PAR NAZIM BRAHIMI
Sommé par le ministère de l’Intérieur à l’effet de se conformer à la législation en vigueur relative aux partis politiques, le Parti socialiste des travailleurs (PST) a tenu, hier à Alger, son congrès extraordinaire au cours duquel il a été procédé à l’élection de ses instances dirigeantes nationales.
Les responsables du parti de gauche ont expliqué, à l’entame des travaux, les contours et les enjeux de ce rendez-vous pour lequel les choses semblent s’être accélérées, précisant aux congressistes présents au siège du parti, qu’il ne s’agit que d’une «procédure de conformité» et que le congrès «à tenir sans contraintes administratives aura lieu avant la fin de l’année en cours».
Le parti pointe, cependant, une «campagne de pressions sur les partis politiques et les forces sociales» qui ont tourné le dos aux élections législatives de juin prochain. Pour le PST, ces «pressions juridiques et administratives constituent une escalade dans l’autoritarisme et les atteintes aux libertés démocratiques à l’approche du scrutin du 12 juin prochain», a indiqué le parti dans un communiqué.
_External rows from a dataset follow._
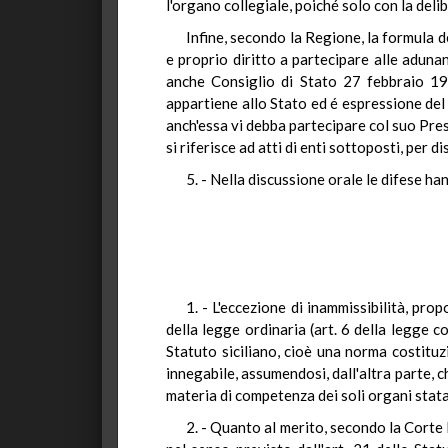
l'organo collegiale, poiché solo con la del
Infine, secondo la Regione, la formula d
e proprio diritto a partecipare alle aduna
anche Consiglio di Stato 27 febbraio 19
appartiene allo Stato ed é espressione del 
anch'essa vi debba partecipare col suo Pres
si riferisce ad atti di enti sottoposti, per d
5. - Nella discussione orale le difese ha
1. - L'eccezione di inammissibilità, pro
della legge ordinaria (art. 6 della legge 
Statuto siciliano, cioè una norma costituz
innegabile, assumendosi, dall'altra parte,
materia di competenza dei soli organi stata
2. - Quanto al merito, secondo la Corte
Il a relevé, dans le même contexte, que les lois en vigueur, notamment celles régissant les partis politiques, constituent «une entrave au libre exercice des libertés et des droits démocratiques, notamment la liberté d’organisation en partis politiques ou en association qui devraient obéir à un régime déclaratif».
Pour le PST, il appartient «aux seuls citoyens adhérents d’un parti ou d’une association de décider des aspects organisationnels et non pas à l’administration qui par le biais de ses injonctions porte atteinte en réalité aux principes constitutionnels relatifs aux libertés et aux droits des citoyens».
Retraçant les étapes de cet épisode, le PST a indiqué avoir été saisi par le ministère de l’Intérieur lui demandant de mettre en œuvre «les procédures organisationnelles statutaires afin de se conformer avec la législation en vigueur relative aux partis politiques».
Le parti dirigé par Mahmoud Rechidi a répondu en entamant les démarches nécessaires faisant part aux services de l’Intérieur de sa «volonté» et disposition à engager les procédures demandées.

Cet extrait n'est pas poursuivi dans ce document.